So today I was told that assuming correlation and causation are liked is a massive logical fallacy unbecoming of scientists. But is it really?
How does research actually work when we're looking into complex matters such as homosexuality and a potential genetic basis?
The first step is (whether you like it or not) to find a correlation between variable factors, so we start by gathering a nice big group of people. The bigger the group is, the better, since larger numbers mean that any correlation has less chance of just being random.
So we start with the hypothesis ('theory' in layman's terms, whereas 'theory' in scientific terms comes later) that homosexuality is hereditary, then we see if the evidence can support this idea.
Then we start looking into these people, how do the chances of being gay compare to the subject's brothers and sisters? There we find that homosexual men have higher chances of having homosexual brothers – thus we see a correlation.
Linking correlation to causation is where a bit of thinking comes in. The brother can be gay due to the shared genetics, but they were also raised in the same house – so is it nature or nurture?
Well let's look at people who share genes with this homosexual individual but weren't raised in the same house.

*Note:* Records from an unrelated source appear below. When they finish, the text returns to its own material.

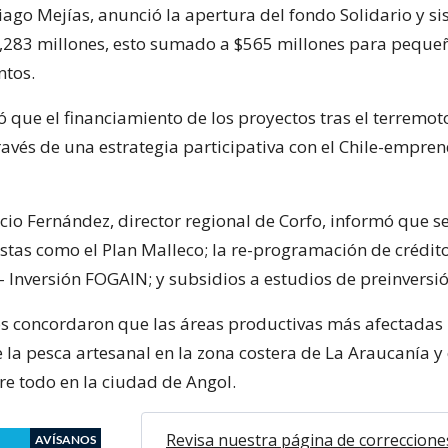
iago Mejías, anunció la apertura del fondo Solidario y s
,283 millones, esto sumado a $565 millones para peque
tos.
ó que el financiamiento de los proyectos tras el terremot
ravés de una estrategia participativa con el Chile-empren
cio Fernández, director regional de Corfo, informó que se
stas como el Plan Malleco; la re-programación de crédit
– Inversión FOGAIN; y subsidios a estudios de preinversió
s concordaron que las áreas productivas más afectadas 
 la pesca artesanal en la zona costera de La Araucanía y 
re todo en la ciudad de Angol.
Revisa nuestra página de correccione
AVÍSANOS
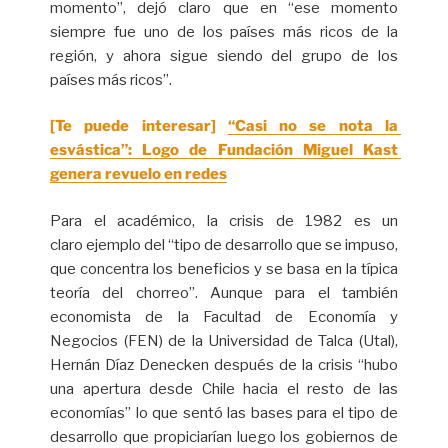
momento”, dejó claro que en “ese momento
siempre fue uno de los países más ricos de la
región, y ahora sigue siendo del grupo de los
países más ricos”.
[Te puede interesar]
“Casi no se nota la 
esvástica”: Logo de Fundación Miguel Kast 
genera revuelo en redes
Para el académico, la crisis de 1982 es un
claro ejemplo del “tipo de desarrollo que se impuso,
que concentra los beneficios y se basa en la típica
teoría del chorreo”. Aunque para el también
economista de la Facultad de Economía y
Negocios (FEN) de la Universidad de Talca (Utal),
Hernán Díaz Denecken después de la crisis “hubo
una apertura desde Chile hacia el resto de las
economías” lo que sentó las bases para el tipo de
desarrollo que propiciarían luego los gobiernos de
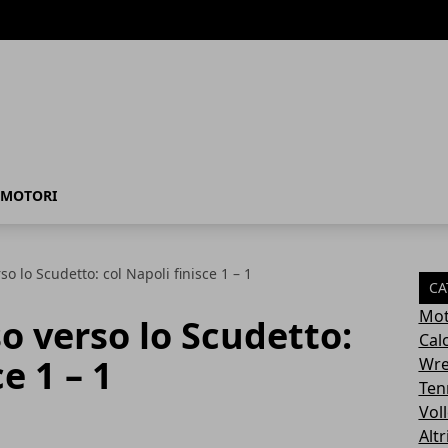
MOTORI
rso lo Scudetto: col Napoli finisce 1 – 1
CA
Mot
so verso lo Scudetto:
Cal
e 1 – 1
Wre
Ten
Vol
Altr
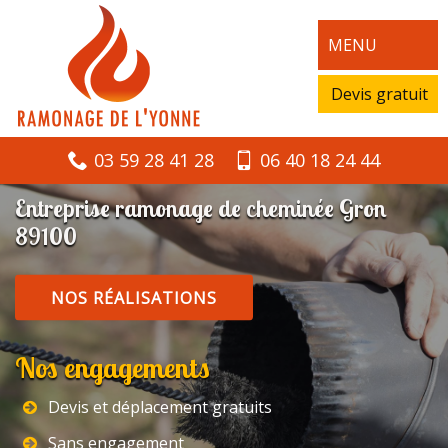
MENU
Devis gratuit
03 59 28 41 28
06 40 18 24 44
Entreprise ramonage de cheminée Gron
89100
NOS RÉALISATIONS
Nos engagements
Devis et déplacement gratuits
Sans engagement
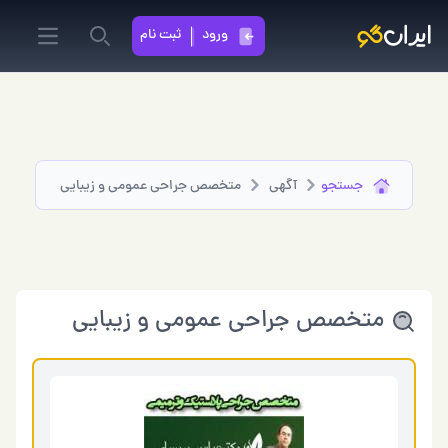
ورود
ثبت نام
in menu
Search
جستجو
آگهی
متخصص جراحی عمومی و زیبایی
متخصص جراحی عمومی و زیبایی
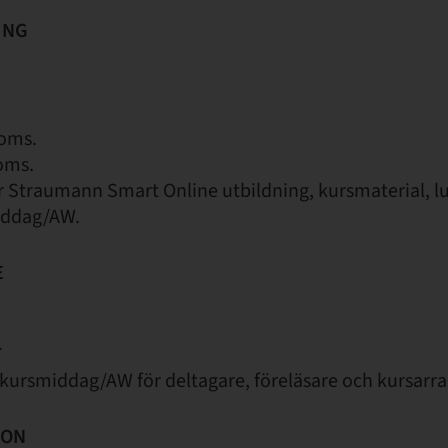
ING
moms.
oms.
år Straumann Smart Online utbildning, kursmaterial, l
iddag/AW.
E
T
ursmiddag/AW för deltagare, föreläsare och kursarr
ION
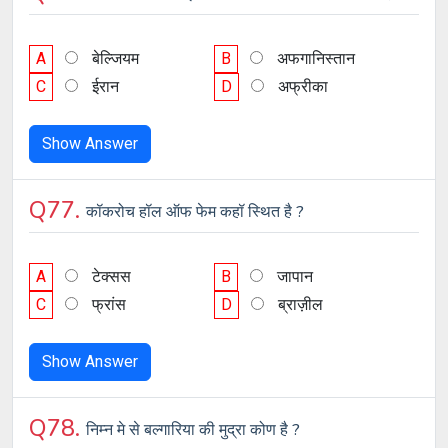
A
बेल्जियम
B
अफगानिस्तान
C
ईरान
D
अफ्रीका
Show Answer
Q77.
कॉकरोच हॉल ऑफ फेम कहॉ स्थित है ?
A
टेक्सस
B
जापान
C
फ्रांस
D
ब्राज़ील
Show Answer
Q78.
निम्न मे से बल्गारिया की मुद्रा कोण है ?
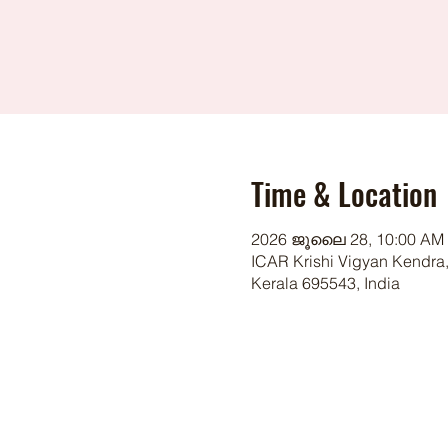
Time & Location
2026 ജൂലൈ 28, 10:00 AM 
ICAR Krishi Vigyan Kendra,
Kerala 695543, India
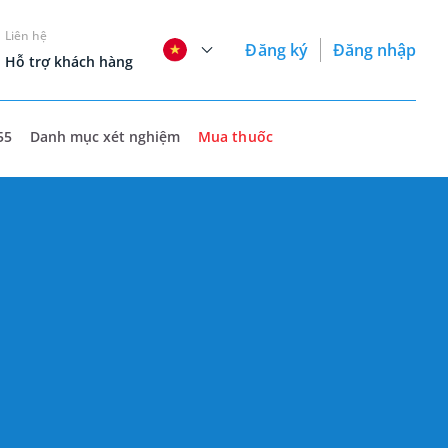
Liên hệ
Đăng ký
Đăng nhập
Hỗ trợ khách hàng
55
Danh mục xét nghiệm
Mua thuốc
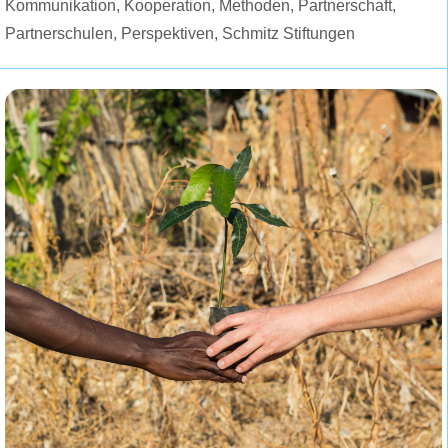
Kommunikation
,
Kooperation
,
Methoden
,
Partnerschaft
,
Partnerschulen
,
Perspektiven
,
Schmitz Stiftungen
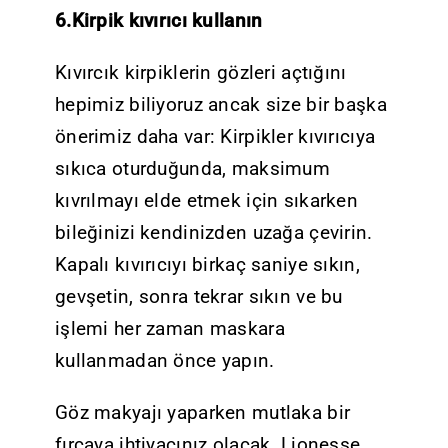
6.Kirpik kıvırıcı kullanın
Kıvırcık kirpiklerin gözleri açtığını
hepimiz biliyoruz ancak size bir başka
önerimiz daha var: Kirpikler kıvırıcıya
sıkıca oturduğunda, maksimum
kıvrılmayı elde etmek için sıkarken
bileğinizi kendinizden uzağa çevirin.
Kapalı kıvırıcıyı birkaç saniye sıkın,
gevşetin, sonra tekrar sıkın ve bu
işlemi her zaman maskara
kullanmadan önce yapın.
Göz makyajı yaparken mutlaka bir
fırçaya ihtiyacınız olacak. Lionesse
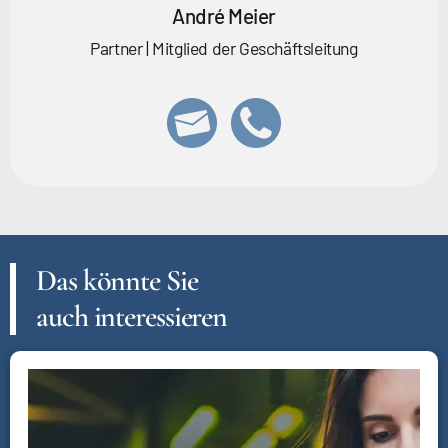
André Meier
Partner | Mitglied der Geschäftsleitung
Das könnte Sie
auch interessieren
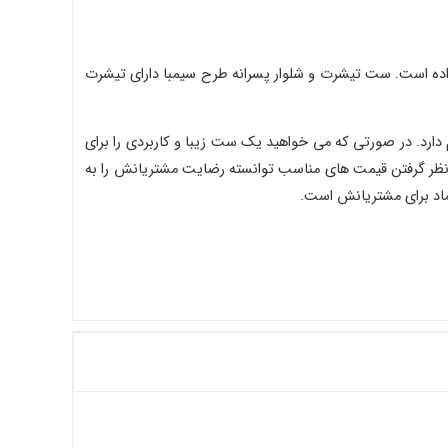
اده است. ست تیشرت و شلوار پسرانه طرح سیمبا دارای تیشرت
 دارد. در صورتی که می خواهید یک ست زیبا و کاربردی را برای
ر نظر گرفتن قیمت های مناسب توانسته رضایت مشتریانش را به
ماد برای مشتریانش است.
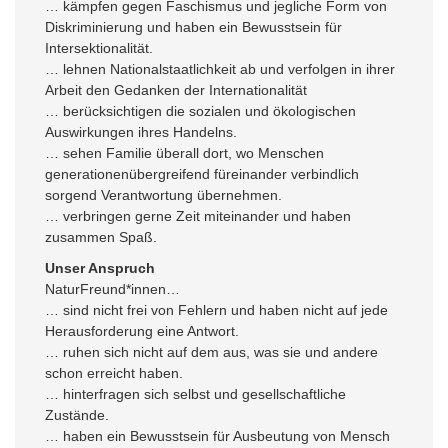
… kämpfen gegen Faschismus und jegliche Form von
Diskriminierung und haben ein Bewusstsein für
Intersektionalität.
… lehnen Nationalstaatlichkeit ab und verfolgen in ihrer
Arbeit den Gedanken der Internationalität
… berücksichtigen die sozialen und ökologischen
Auswirkungen ihres Handelns.
… sehen Familie überall dort, wo Menschen
generationenübergreifend füreinander verbindlich
sorgend Verantwortung übernehmen.
… verbringen gerne Zeit miteinander und haben
zusammen Spaß.
Unser Anspruch
NaturFreund*innen…
… sind nicht frei von Fehlern und haben nicht auf jede
Herausforderung eine Antwort.
… ruhen sich nicht auf dem aus, was sie und andere
schon erreicht haben.
… hinterfragen sich selbst und gesellschaftliche
Zustände.
… haben ein Bewusstsein für Ausbeutung von Mensch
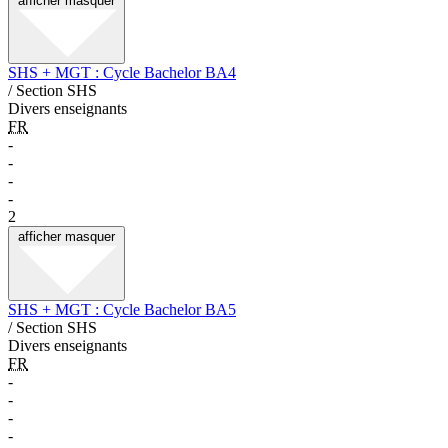
afficher
masquer
SHS + MGT : Cycle Bachelor BA4
/ Section SHS
Divers enseignants
FR
-
-
-
-
2
afficher
masquer
SHS + MGT : Cycle Bachelor BA5
/ Section SHS
Divers enseignants
FR
-
-
-
-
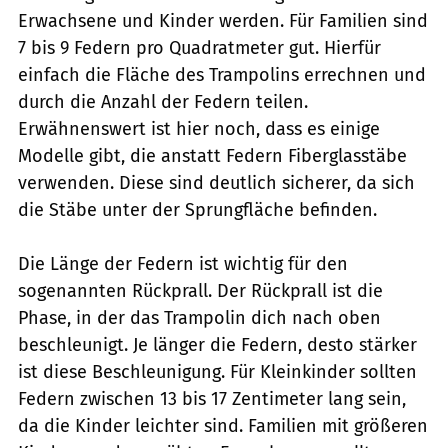
Erwachsene und Kinder werden. Für Familien sind
7 bis 9 Federn pro Quadratmeter gut. Hierfür
einfach die Fläche des Trampolins errechnen und
durch die Anzahl der Federn teilen.
Erwähnenswert ist hier noch, dass es einige
Modelle gibt, die anstatt Federn Fiberglasstäbe
verwenden. Diese sind deutlich sicherer, da sich
die Stäbe unter der Sprungfläche befinden.
Die Länge der Federn ist wichtig für den
sogenannten Rückprall. Der Rückprall ist die
Phase, in der das Trampolin dich nach oben
beschleunigt. Je länger die Federn, desto stärker
ist diese Beschleunigung. Für Kleinkinder sollten
Federn zwischen 13 bis 17 Zentimeter lang sein,
da die Kinder leichter sind. Familien mit größeren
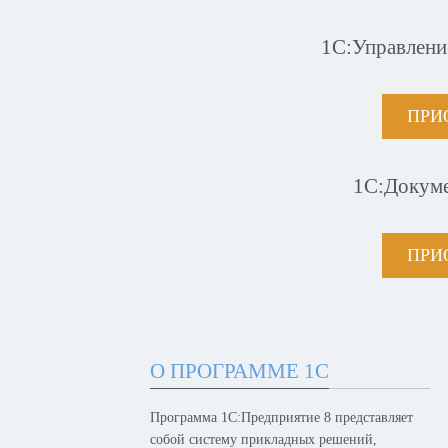
1С:Управлени
ПРИ
1С:Докум
ПРИ
О ПРОГРАММЕ 1С
Программа 1С:Предприятие 8 представляет
собой систему прикладных решений,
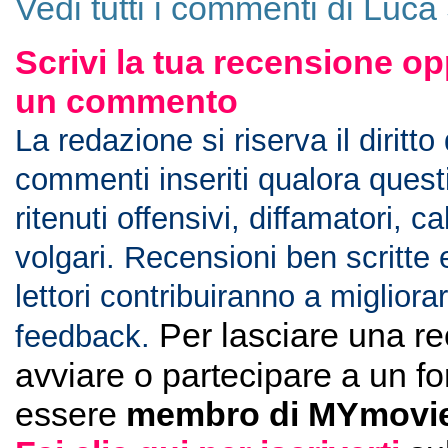
Vedi tutti i commenti di Luca
Scrivi la tua recensione op
un commento
La redazione si riserva il diritto
commenti inseriti qualora ques
ritenuti offensivi, diffamatori, c
volgari. Recensioni ben scritte 
lettori contribuiranno a migliorar
Per lasciare una r
feedback.
avviare o partecipare a un f
essere
membro di MYmovie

So we find that their uncles or cousins also have a higher incidence of homosexuality, even though they were raised in different households. This pulls the possibility of causation away from the environment one is raised in and toward a genetic basis.
But finding that – regardless of nurture – there is an increased incidence of homosexuality is not enough to merit saying that it is indeed genetic. This is when we start to look at the actual genes, and their epigenetics (that is the way in which our body regulates these genes), for any possible answers.
If we find genes (or epigenetic factors such as promoters) present among the test group in frequencies which are higher (or lower, it works both ways) than could be expected by random chance as compared to those genes in the general population, then we say that the correlation between these genes and homosexuality is 'statistically significant'. Now while that doesn't guarantee causation it does mean that there is something to the whole 'gay gene' idea, since it's consistently non-random.
Only after all this has been done can we start to theorise that homosexuality has a genetic component, and then the challenges start! The paper is submitted to a journal in the relevant field (genetics in this example) and then fact checked by a panel of people holding degrees in the field the paper covers. If they are satisfied with the paper, it gets published.
When this research is published in a journal it gets looked at by many biochemists and statisticians (the readers of said journal) who can then deliver an educated critique on the assumptions, methods, conclusions and such of the research paper. This allows for public (within the scientific community) discussion of the work and for any errors or misunderstandings to be ironed out.
That's how we decide what's real and what isn't, through slow tedious weeks and months spent looking at every possible factor. The process is a bit more complex than what I've presented here, but I think it covers all the major points of how a study of this nature would work.
Hard math and statistical methods are used to connect correlation and causation, not assumptions.
So don't tell scientists how to do their job when you don't even understand how the method works, they've got this under control.